— TRY IT —
Return the records exactly, keeping every line as it is.

— MATERIAL FOR THE TASK —
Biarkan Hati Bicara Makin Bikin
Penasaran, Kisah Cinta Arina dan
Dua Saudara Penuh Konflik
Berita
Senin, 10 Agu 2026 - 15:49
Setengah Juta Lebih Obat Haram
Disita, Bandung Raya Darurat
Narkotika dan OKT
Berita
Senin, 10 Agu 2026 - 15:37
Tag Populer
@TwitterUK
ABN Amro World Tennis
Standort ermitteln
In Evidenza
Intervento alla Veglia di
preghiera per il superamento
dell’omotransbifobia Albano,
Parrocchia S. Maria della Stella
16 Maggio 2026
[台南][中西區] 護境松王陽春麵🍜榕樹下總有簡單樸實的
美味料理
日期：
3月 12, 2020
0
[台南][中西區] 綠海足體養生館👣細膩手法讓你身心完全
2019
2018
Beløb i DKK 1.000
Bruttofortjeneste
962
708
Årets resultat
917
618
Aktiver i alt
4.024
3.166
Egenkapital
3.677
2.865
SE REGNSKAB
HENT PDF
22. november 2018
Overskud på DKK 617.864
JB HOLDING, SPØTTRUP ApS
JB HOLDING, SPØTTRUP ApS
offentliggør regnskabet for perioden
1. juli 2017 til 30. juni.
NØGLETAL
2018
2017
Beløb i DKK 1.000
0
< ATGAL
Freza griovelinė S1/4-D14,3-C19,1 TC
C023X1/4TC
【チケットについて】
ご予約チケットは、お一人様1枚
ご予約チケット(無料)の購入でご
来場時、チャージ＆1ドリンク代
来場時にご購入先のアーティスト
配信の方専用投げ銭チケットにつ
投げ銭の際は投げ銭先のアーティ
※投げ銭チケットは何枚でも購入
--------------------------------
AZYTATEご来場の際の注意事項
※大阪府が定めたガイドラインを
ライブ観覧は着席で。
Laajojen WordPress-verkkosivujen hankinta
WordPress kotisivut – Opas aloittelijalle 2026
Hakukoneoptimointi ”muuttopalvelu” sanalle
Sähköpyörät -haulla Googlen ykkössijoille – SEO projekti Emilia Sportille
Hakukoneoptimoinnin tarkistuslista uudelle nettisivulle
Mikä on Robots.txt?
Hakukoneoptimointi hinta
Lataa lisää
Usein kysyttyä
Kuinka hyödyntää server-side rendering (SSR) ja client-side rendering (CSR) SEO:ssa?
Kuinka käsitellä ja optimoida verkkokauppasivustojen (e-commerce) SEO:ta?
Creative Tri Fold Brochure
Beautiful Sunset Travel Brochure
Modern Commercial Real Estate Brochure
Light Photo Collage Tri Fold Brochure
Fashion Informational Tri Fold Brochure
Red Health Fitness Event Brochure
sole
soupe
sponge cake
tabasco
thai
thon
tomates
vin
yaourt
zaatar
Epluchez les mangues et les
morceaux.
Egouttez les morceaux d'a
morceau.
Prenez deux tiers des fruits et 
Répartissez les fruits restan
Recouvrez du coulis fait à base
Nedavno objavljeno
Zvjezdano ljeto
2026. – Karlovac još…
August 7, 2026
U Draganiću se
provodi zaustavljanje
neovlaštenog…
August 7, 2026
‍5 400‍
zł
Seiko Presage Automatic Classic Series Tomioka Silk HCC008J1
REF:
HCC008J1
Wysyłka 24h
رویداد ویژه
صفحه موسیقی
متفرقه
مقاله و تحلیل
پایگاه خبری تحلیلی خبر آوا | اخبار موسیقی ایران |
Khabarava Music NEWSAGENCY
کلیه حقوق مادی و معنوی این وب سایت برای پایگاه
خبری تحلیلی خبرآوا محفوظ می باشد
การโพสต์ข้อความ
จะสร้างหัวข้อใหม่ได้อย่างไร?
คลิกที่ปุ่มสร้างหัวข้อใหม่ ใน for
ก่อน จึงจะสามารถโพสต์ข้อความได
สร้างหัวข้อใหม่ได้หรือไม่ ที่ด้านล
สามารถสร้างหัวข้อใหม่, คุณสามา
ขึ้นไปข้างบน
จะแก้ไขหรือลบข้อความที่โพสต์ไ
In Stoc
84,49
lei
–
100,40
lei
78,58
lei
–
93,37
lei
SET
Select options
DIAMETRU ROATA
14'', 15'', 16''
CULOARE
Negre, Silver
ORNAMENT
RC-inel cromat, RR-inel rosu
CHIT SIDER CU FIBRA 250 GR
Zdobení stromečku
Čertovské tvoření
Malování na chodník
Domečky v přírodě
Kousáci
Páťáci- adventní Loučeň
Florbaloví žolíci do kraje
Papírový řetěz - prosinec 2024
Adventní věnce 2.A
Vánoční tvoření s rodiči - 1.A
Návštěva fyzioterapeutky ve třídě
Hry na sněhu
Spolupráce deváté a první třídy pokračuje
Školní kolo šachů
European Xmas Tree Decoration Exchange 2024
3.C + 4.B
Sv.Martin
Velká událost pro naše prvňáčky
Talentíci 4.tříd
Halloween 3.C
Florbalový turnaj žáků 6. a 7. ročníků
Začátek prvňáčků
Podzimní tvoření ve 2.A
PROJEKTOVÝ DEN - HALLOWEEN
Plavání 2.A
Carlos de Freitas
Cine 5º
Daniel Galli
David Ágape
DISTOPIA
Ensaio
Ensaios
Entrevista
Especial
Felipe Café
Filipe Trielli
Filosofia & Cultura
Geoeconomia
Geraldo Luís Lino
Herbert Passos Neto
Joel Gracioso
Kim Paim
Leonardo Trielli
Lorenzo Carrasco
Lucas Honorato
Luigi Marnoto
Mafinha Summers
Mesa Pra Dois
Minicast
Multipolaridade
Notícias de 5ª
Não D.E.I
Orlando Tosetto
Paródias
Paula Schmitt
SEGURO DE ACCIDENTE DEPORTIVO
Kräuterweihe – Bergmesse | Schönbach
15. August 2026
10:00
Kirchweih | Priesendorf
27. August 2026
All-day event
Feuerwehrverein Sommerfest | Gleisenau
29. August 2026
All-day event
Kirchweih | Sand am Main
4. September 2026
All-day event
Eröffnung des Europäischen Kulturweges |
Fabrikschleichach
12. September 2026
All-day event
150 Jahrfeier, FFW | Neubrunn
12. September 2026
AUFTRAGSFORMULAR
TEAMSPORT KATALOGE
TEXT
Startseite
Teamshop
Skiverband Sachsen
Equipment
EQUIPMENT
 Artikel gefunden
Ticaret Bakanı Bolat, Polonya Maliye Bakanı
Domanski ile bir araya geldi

— YOUR RESPONSE —
Biarkan Hati Bicara Makin Bikin
Penasaran, Kisah Cinta Arina dan
Dua Saudara Penuh Konflik
Berita
Senin, 10 Agu 2026 - 15:49
Setengah Juta Lebih Obat Haram
Disita, Bandung Raya Darurat
Narkotika dan OKT
Berita
Senin, 10 Agu 2026 - 15:37
Tag Populer
@TwitterUK
ABN Amro World Tennis
Standort ermitteln
In Evidenza
Intervento alla Veglia di
preghiera per il superamento
dell’omotransbifobia Albano,
Parrocchia S. Maria della Stella
16 Maggio 2026
[台南][中西區] 護境松王陽春麵🍜榕樹下總有簡單樸實的
美味料理
日期：
3月 12, 2020
0
[台南][中西區] 綠海足體養生館👣細膩手法讓你身心完全
2019
2018
Beløb i DKK 1.000
Bruttofortjeneste
962
708
Årets resultat
917
618
Aktiver i alt
4.024
3.166
Egenkapital
3.677
2.865
SE REGNSKAB
HENT PDF
22. november 2018
Overskud på DKK 617.864
JB HOLDING, SPØTTRUP ApS
JB HOLDING, SPØTTRUP ApS
offentliggør regnskabet for perioden
1. juli 2017 til 30. juni.
NØGLETAL
2018
2017
Beløb i DKK 1.000
0
< ATGAL
Freza griovelinė S1/4-D14,3-C19,1 TC
C023X1/4TC
【チケットについて】
ご予約チケットは、お一人様1枚
ご予約チケット(無料)の購入でご
来場時、チャージ＆1ドリンク代
来場時にご購入先のアーティスト
配信の方専用投げ銭チケットにつ
投げ銭の際は投げ銭先のアーティ
※投げ銭チケットは何枚でも購入
--------------------------------
AZYTATEご来場の際の注意事項
※大阪府が定めたガイドラインを
ライブ観覧は着席で。
Laajojen WordPress-verkkosivujen hankinta
WordPress kotisivut – Opas aloittelijalle 2026
Hakukoneoptimointi ”muuttopalvelu” sanalle
Sähköpyörät -haulla Googlen ykkössijoille – SEO projekti Emilia Sportille
Hakukoneoptimoinnin tarkistuslista uudelle nettisivulle
Mikä on Robots.txt?
Hakukoneoptimointi hinta
Lataa lisää
Usein kysyttyä
Kuinka hyödyntää server-side rendering (SSR) ja client-side rendering (CSR) SEO:ssa?
Kuinka käsitellä ja optimoida verkkokauppasivustojen (e-commerce) SEO:ta?
Creative Tri Fold Brochure
Beautiful Sunset Travel Brochure
Modern Commercial Real Estate Brochure
Light Photo Collage Tri Fold Brochure
Fashion Informational Tri Fold Brochure
Red Health Fitness Event Brochure
sole
soupe
sponge cake
tabasco
thai
thon
tomates
vin
yaourt
zaatar
Epluchez les mangues et les
morceaux.
Egouttez les morceaux d'a
morceau.
Prenez deux tiers des fruits et 
Répartissez les fruits restan
Recouvrez du coulis fait à base
Nedavno objavljeno
Zvjezdano ljeto
2026. – Karlovac još…
August 7, 2026
U Draganiću se
provodi zaustavljanje
neovlaštenog…
August 7, 2026
‍5 400‍
zł
Seiko Presage Automatic Classic Series Tomioka Silk HCC008J1
REF:
HCC008J1
Wysyłka 24h
رویداد ویژه
صفحه موسیقی
متفرقه
مقاله و تحلیل
پایگاه خبری تحلیلی خبر آوا | اخبار موسیقی ایران |
Khabarava Music NEWSAGENCY
کلیه حقوق مادی و معنوی این وب سایت برای پایگاه
خبری تحلیلی خبرآوا محفوظ می باشد
การโพสต์ข้อความ
จะสร้างหัวข้อใหม่ได้อย่างไร?
คลิกที่ปุ่มสร้างหัวข้อใหม่ ใน for
ก่อน จึงจะสามารถโพสต์ข้อความได
สร้างหัวข้อใหม่ได้หรือไม่ ที่ด้านล
สามารถสร้างหัวข้อใหม่, คุณสามา
ขึ้นไปข้างบน
จะแก้ไขหรือลบข้อความที่โพสต์ไ
In Stoc
84,49
lei
–
100,40
lei
78,58
lei
–
93,37
lei
SET
Select options
DIAMETRU ROATA
14'', 15'', 16''
CULOARE
Negre, Silver
ORNAMENT
RC-inel cromat, RR-inel rosu
CHIT SIDER CU FIBRA 250 GR
Zdobení stromečku
Čertovské tvoření
Malování na chodník
Domečky v přírodě
Kousáci
Páťáci- adventní Loučeň
Florbaloví žolíci do kraje
Papírový řetěz - prosinec 2024
Adventní věnce 2.A
Vánoční tvoření s rodiči - 1.A
Návštěva fyzioterapeutky ve třídě
Hry na sněhu
Spolupráce deváté a první třídy pokračuje
Školní kolo šachů
European Xmas Tree Decoration Exchange 2024
3.C + 4.B
Sv.Martin
Velká událost pro naše prvňáčky
Talentíci 4.tříd
Halloween 3.C
Florbalový turnaj žáků 6. a 7. ročníků
Začátek prvňáčků
Podzimní tvoření ve 2.A
PROJEKTOVÝ DEN - HALLOWEEN
Plavání 2.A
Carlos de Freitas
Cine 5º
Daniel Galli
David Ágape
DISTOPIA
Ensaio
Ensaios
Entrevista
Especial
Felipe Café
Filipe Trielli
Filosofia & Cultura
Geoeconomia
Geraldo Luís Lino
Herbert Passos Neto
Joel Gracioso
Kim Paim
Leonardo Trielli
Lorenzo Carrasco
Lucas Honorato
Luigi Marnoto
Mafinha Summers
Mesa Pra Dois
Minicast
Multipolaridade
Notícias de 5ª
Não D.E.I
Orlando Tosetto
Paródias
Paula Schmitt
SEGURO DE ACCIDENTE DEPORTIVO
Kräuterweihe – Bergmesse | Schönbach
15. August 2026
10:00
Kirchweih | Priesendorf
27. August 2026
All-day event
Feuerwehrverein Sommerfest | Gleisenau
29. August 2026
All-day event
Kirchweih | Sand am Main
4. September 2026
All-day event
Eröffnung des Europäischen Kulturweges |
Fabrikschleichach
12. September 2026
All-day event
150 Jahrfeier, FFW | Neubrunn
12. September 2026
AUFTRAGSFORMULAR
TEAMSPORT KATALOGE
TEXT
Startseite
Teamshop
Skiverband Sachsen
Equipment
EQUIPMENT
 Artikel gefunden
Ticaret Bakanı Bolat, Polonya Maliye Bakanı
Domanski ile bir araya geldi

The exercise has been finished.